I’m grateful to the Jewish Review of Books for publishing an exchange between leading constitutional scholars Michael A. Helfand and Noah Feldman (Spring 2022) over the implications of the landmark Carson v. Makin case. In the end, the Supreme Court handed down a decision that, as Helfand had hoped, upholds religious liberty and rejects religious discrimination. I was disappointed, however, to see the usually careful Feldman make a series of material errors, mischaracterizing not only the question before the court but also the facts of the case and the historical record. Feldman writes that the real issue before the court was:
Should the United States keep the separation of church and state that has endured in the country since its founding? Or should we abandon that tradition in favor of a system in which the state funds parochial religious education, as is normal in countries with established state religions?
Feldman incorrectly assumes that the public funding of religious schools is something new and unprecedented. “States like Maine,” he writes, “have never funded sectarian education.” In fact, the very town tuitioning program that was at issue in the Carson case funded parochial education for more than a century, from its inception in 1873 until Maine lawmakers amended it to exclude religious schools in 1983. A similar program in Vermont funded parochial schools from 1869 until 1961. Likewise, in the late eighteenth century, New York publicly subsidized a wide variety of sectarian schools via the sale of public lands, and later through city and state aid to the Free School Society.
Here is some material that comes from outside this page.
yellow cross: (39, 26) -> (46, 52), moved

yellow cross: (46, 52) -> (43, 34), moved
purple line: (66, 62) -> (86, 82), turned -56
Moreover, whether or not school choice policies may fund religious education has been a settled question since Zelman v. Simmons-Harris two decades ago. At issue in Carson was the question of whether a state may exclude otherwise eligible religious schools from participating in school choice programs if the schools engage in religious activity. The Supreme Court recently held in Espinoza v. Montana Department of Revenue that a state “need not subsidize private education,” but once it does so, “it cannot disqualify some private schools solely because they are religious.” Espinoza made clear that a school could not be excluded on the basis of its religious status but sidestepped the question of whether it could be excluded on the basis of its religious activities. In Carson, the court ruled that it could not.
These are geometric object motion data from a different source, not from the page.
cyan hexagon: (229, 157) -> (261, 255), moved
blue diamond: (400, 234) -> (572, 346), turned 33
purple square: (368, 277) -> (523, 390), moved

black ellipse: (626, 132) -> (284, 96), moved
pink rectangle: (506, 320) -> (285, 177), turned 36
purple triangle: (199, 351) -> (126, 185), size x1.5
Feldman concludes by speculating that a nation in which more students attend religious schools would be bad for the Jews, as it “seems unlikely to promote national unity in a time of intense polarization.” However, the research literature finds that school choice policies lead to higher levels of political tolerance. One study even found that private schooling is associated with lower levels of anti-semitism—particularly among graduates of Christian schools. What’s good for the Jews—and all Americans—is an education system that respects and reflects America’s core values of religious liberty and pluralism.